Monday, November 26, 2012

Needed: A New Focus on US-Mexico Border Area Crime and Drugs

By Jerry Brewer

From its inception, the term "drug war" has gone from a decades old cliché of saving us from ourselves, to what is now a battered moniker of perceived failure and frustration that is widely misunderstood.

Many of the protagonists of the drug war profanity posture stem from a general lack of comprehensive analysis of the intricate issues involving threat assessment and conflict resolution. Yes, billions of dollars have been spent in drug interdiction, and yes drugs appear to be more prevalent than ever -- and in a myriad of ever-increasing mind altering highs and body numbing flavors.

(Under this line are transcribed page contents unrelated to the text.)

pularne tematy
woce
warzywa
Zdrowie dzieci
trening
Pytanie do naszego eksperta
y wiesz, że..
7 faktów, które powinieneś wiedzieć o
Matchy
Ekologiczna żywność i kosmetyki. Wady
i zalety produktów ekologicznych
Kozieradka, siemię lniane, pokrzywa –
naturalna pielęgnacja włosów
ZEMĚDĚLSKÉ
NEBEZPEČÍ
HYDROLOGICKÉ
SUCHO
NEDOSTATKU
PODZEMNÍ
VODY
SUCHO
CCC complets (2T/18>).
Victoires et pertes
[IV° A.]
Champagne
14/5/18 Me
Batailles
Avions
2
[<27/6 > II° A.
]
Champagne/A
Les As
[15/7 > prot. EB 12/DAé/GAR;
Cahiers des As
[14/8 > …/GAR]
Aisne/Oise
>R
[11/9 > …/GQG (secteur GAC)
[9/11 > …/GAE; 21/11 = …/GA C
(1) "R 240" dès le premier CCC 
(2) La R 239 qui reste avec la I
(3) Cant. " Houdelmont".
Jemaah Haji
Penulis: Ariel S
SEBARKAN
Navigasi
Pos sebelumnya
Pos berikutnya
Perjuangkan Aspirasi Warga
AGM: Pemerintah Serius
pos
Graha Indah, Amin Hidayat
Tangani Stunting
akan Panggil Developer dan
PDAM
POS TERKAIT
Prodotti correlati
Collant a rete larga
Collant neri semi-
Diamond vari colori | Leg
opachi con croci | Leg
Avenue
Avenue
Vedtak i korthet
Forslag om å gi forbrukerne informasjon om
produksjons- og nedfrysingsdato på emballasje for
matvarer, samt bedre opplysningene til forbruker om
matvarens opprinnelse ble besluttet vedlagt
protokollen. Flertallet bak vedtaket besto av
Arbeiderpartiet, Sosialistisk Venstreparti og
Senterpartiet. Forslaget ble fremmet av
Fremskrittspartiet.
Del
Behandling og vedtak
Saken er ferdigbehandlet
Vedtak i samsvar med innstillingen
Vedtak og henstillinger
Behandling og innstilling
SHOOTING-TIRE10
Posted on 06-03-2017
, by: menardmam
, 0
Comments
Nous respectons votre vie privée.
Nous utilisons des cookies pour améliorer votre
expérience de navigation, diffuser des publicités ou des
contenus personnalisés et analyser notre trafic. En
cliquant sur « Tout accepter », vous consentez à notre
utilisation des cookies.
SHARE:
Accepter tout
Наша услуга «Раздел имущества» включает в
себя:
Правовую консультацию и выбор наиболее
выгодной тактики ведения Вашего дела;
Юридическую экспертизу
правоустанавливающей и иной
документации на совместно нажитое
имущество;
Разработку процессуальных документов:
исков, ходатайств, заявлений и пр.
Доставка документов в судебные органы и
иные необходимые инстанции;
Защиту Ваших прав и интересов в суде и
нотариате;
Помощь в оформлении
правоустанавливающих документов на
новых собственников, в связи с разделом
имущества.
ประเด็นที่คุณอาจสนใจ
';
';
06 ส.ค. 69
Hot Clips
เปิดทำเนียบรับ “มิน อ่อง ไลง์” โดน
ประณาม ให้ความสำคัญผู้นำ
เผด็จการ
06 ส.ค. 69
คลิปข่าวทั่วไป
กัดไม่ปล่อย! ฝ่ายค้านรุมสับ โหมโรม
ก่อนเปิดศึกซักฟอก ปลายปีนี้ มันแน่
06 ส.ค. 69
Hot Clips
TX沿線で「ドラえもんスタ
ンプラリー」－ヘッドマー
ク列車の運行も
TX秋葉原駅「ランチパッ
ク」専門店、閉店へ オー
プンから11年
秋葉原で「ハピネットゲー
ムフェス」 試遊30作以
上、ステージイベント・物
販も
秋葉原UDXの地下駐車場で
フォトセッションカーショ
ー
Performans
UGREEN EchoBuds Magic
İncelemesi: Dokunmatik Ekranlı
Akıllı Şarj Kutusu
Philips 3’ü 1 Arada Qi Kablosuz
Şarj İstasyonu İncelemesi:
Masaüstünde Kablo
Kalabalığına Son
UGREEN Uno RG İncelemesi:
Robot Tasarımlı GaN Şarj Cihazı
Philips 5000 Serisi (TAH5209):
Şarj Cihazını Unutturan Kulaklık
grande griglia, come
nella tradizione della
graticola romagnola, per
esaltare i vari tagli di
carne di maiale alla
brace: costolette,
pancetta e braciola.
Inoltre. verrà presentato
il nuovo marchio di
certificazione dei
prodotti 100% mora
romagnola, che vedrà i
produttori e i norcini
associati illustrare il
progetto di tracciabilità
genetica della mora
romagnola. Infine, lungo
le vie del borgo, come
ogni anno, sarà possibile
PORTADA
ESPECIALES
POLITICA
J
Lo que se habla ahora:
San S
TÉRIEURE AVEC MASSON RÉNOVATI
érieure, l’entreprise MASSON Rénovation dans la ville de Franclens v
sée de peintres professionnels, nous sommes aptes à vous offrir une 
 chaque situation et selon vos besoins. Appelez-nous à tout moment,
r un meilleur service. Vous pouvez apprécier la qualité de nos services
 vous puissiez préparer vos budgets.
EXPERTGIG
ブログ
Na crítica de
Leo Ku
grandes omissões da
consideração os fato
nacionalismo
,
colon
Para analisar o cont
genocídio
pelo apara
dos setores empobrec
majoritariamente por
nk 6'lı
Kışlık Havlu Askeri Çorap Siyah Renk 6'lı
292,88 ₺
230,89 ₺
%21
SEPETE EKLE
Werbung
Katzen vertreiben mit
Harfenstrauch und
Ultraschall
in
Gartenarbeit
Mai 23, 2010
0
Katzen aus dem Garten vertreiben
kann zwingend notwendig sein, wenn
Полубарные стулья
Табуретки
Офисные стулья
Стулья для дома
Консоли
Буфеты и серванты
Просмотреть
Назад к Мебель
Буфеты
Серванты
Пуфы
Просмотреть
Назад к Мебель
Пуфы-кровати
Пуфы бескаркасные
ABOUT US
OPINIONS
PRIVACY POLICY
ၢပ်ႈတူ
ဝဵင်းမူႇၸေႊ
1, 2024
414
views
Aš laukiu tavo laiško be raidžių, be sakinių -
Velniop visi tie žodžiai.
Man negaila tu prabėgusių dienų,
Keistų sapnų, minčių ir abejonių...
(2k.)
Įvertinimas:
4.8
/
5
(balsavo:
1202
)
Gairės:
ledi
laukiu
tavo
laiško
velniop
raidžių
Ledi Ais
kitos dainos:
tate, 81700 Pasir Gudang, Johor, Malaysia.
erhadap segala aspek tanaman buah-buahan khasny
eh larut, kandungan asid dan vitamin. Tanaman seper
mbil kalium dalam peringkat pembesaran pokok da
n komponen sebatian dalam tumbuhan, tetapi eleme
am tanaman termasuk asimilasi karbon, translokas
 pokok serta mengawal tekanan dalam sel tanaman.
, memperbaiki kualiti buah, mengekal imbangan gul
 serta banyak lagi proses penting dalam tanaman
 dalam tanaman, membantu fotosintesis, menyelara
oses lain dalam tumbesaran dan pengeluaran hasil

Will an actual war on drugs ever be truly won?

The first step in resolving the conflict resides in understanding that the US drug demand is enormous and not declining. The illicit drug market (demand) is estimated to be at least $US64 billion. The second stage of thought in this hedonistic demand conundrum is recognizing that drug use is escalating exponentially throughout the hemisphere.

Within the context of a necessary shift in strategic and proactive enforcement, mental acuity must be directed to the reasons Mexico, Central and South American nations are experiencing some of the highest homicide rates in the world.

The answer is transnational organized crime.

The controversial but popular thought processes and opinions on legalizing drugs appear to be in contrast to those in actually understanding the true business of organized crime, which is essentially massive illicit profits, regardless of the contraband commodity or sources. A popular quick retort, lacking sufficient research on the drug scourge and its misery, is "just legalize [and] tax it and the traffickers will be out of business."

The situational astute thought process realizes that although some drug(s) could be legalized, a myriad of others would not. Regardless, there would be a continued worldwide illicit demand for narcotics contraband that would theoretically always push the envelope of medical tolerance and human safety medical limits. 

Apart from the war on drugs itself, which is somewhat unfairly attributed to all the massive death and carnage throughout Mexico and Latin America, are the highly and financially lucrative crimes of organized criminal activity (much as a supplement to drug trafficking) in kidnapping/extortion, human/sex trafficking, robbery, murder for hire, and related acts of violence and human rights abuses. As well, the smuggling of illegal migrants from many nations continues.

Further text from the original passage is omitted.